O contrato de concessão de Mafra só terminaria daqui a seis anos e, para pagar a indemnização à Be Water, o município teve de contrair um empréstimo bancário de 22 milhões de euros. Esse é outro motivo que leva Eduardo Marques a “achar estranho” o resgate.
Hélder Silva reconhece que a concessão a privados foi benéfica em 1994 porque “a câmara não tinha meios financeiros” para os investimentos necessários. “Passámos de coberturas relativamente baixas para uma cobertura de 100% do concelho na água e 85% no saneamento”, diz o autarca. “Mas nos últimos anos sentíamos que a concessionária não introduzia inovação nenhuma e que se limitava a explorar a concessão”, acusa.
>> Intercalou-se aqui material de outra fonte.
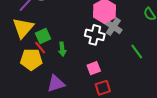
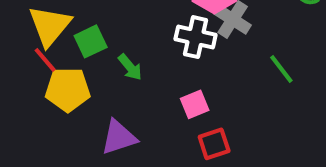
red line: (40, 48) -> (45, 60), moved
green arrow: (62, 49) -> (130, 67), turned -32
Dos 21 milhões que a autarquia desembolsou pelo resgate, 14 milhões serviram para pagar investimentos feitos pela Be Water na rede de saneamento, nas condutas em alta e na sua sede social. Os outros sete milhões foram entregues como compensação pelas receitas que a empresa deixa de receber nos próximos seis anos e pelo reequilíbrio económico-financeiro previsto contratualmente.
“Barreiras demagógicas”
Em Portugal há actualmente 33 concessões de água e saneamento a empresas privadas, abrangendo perto de 20% da população. Mafra foi a primeira câmara a percorrer até ao fim o caminho da re-municipalização. Outras negociaram os contratos e Barcelos, por exemplo, recuperou a posse de uma parte da empresa que presta o serviço. “Espero que possamos vir a fazer jurisprudência para situações vindouras”, declara Hélder Silva.
Eduardo Marques acredita, no entanto, que a tendência é de aumento do número de concessões. “Há diversas autarquias a ponderar o lançamento de concursos de concessão, já que é conhecido e inequívoco que o sector tem contribuído de forma inquestionável para a consubstanciação de uma gestão profissional, atingindo níveis de desempenho de excelência nas diferentes vertentes”, diz.
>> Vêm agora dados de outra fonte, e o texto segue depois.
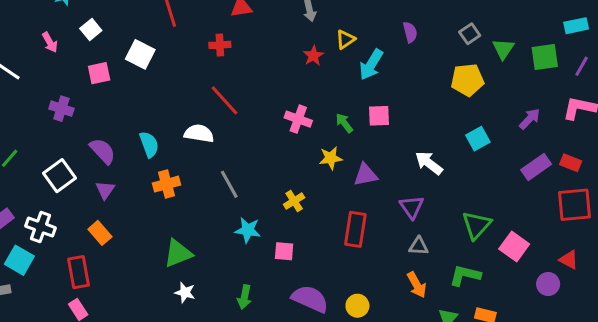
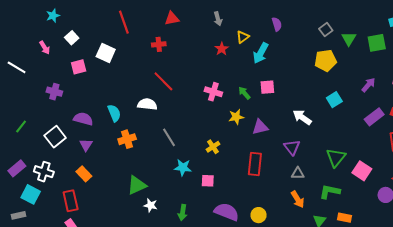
purple semicircle: (410, 32) -> (277, 24), moved
purple semicircle: (103, 151) -> (83, 119), turned -30
white star: (185, 292) -> (151, 205), moved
O presidente da AEPSA refere que as concessionárias já investiram, “sem fundos comunitários”, 1200 milhões de euros nas redes de água e saneamento. E cita as avaliações positivas da Entidade Reguladora dos Serviços de Águas e Resíduos (ERSAR) para concluir que a gestão concessionada “tem melhor performance na generalidade dos indicadores de desempenho, o que corresponde a uma melhor qualidade de serviço aos utilizadores”.
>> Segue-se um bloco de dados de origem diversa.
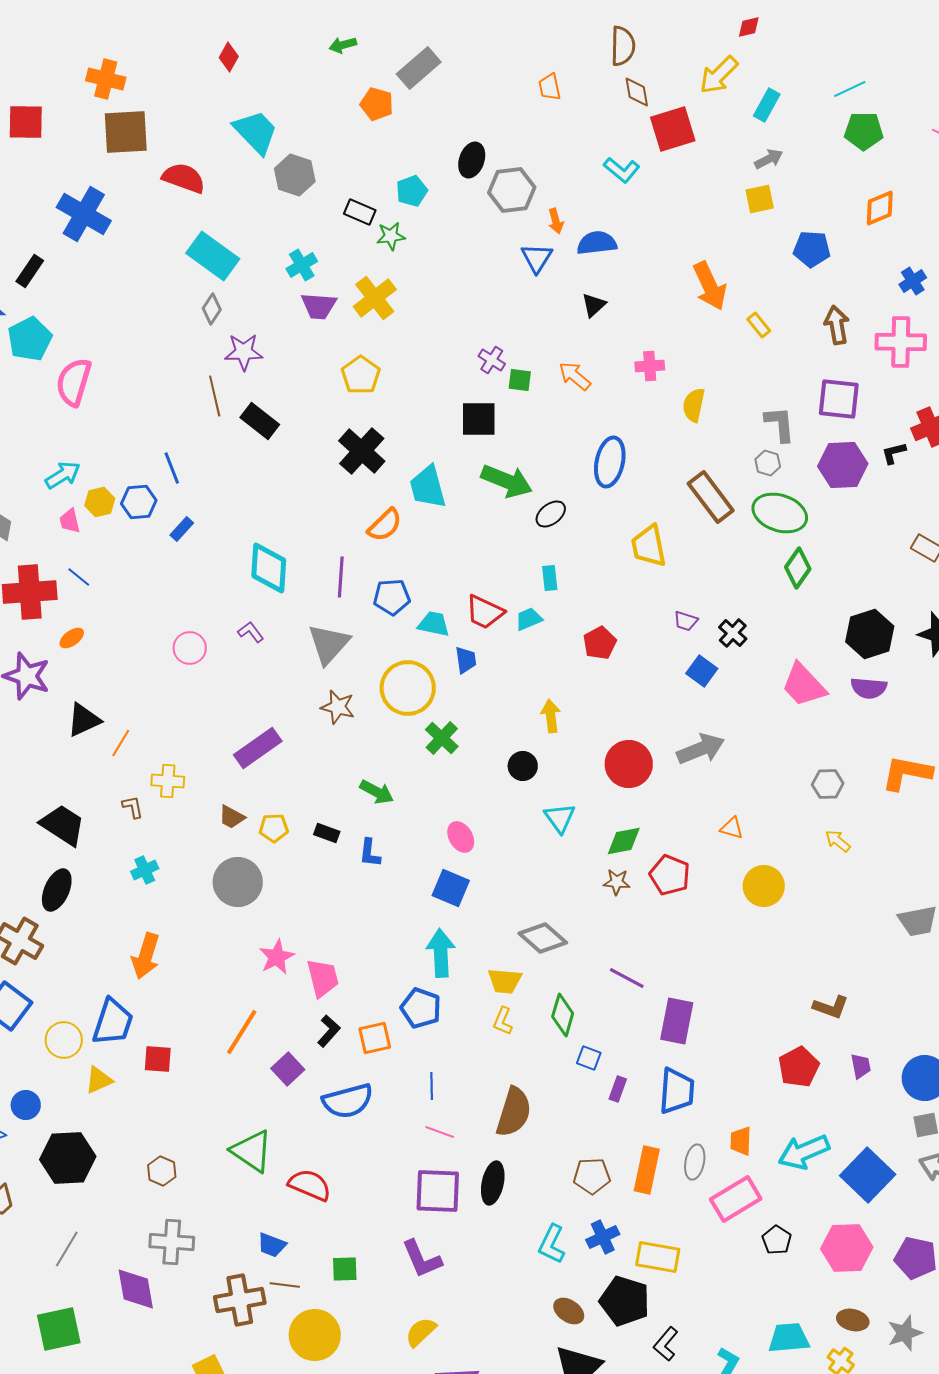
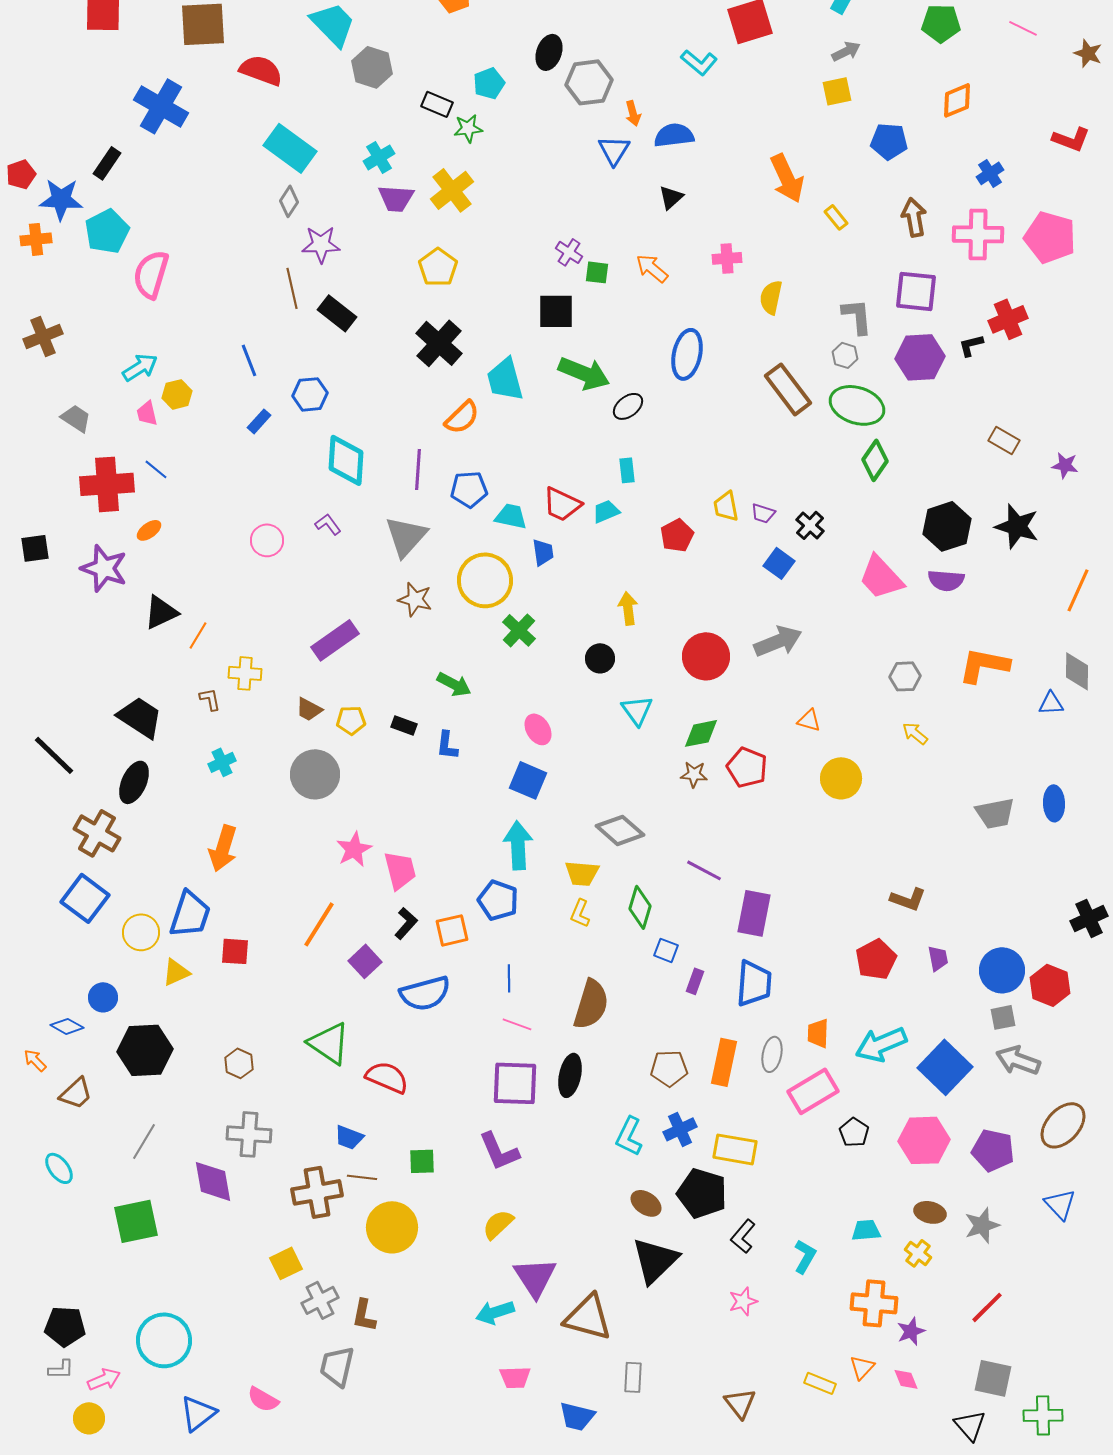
blue hexagon: (139, 502) -> (310, 394), moved
yellow trapezoid: (649, 546) -> (726, 506), moved, size x0.7
cyan trapezoid: (789, 1338) -> (866, 1230), size x0.7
“Para o bem do país e dos utilizadores finais terão de ser fomentadas medidas que propiciem o lançamento de novos concursos de concessão dos serviços de água. Para isso será necessário quebrar algumas barreiras demagógicas e até ideológicas e estabelecer uma comunicação séria e sustentada”, defende Eduardo Marques. “As empresas privadas concessionárias estão interessadas e disponíveis para investir aquilo que o sector precisa, logo que sejam criadas condições de estabilidade e previsibilidade legislativa e regulatória, que garantam a confiança dos investidores e das entidades financiadoras.”
Em Mafra o resgate da concessão foi politicamente pacífico, mas logisticamente complicado. “Andámos um bocadinho às apalpadelas”, admite Hélder Silva, referindo que a lei dificulta mais o resgate do que a concessão. Os cerca de 100 trabalhadores afectos à empresa transitam para os novos SMAS, recriados ao fim de duas décadas e meia de inactividade, e “a prioridade é investir bastante na renovação das redes e em tecnologia”, diz o presidente. O autarca espera que “a transição não traga qualquer perturbação para os clientes” e, apesar de tudo, deixa elogios à Be Water: “Disponibilizou-se totalmente para uma correcta passagem do serviço.”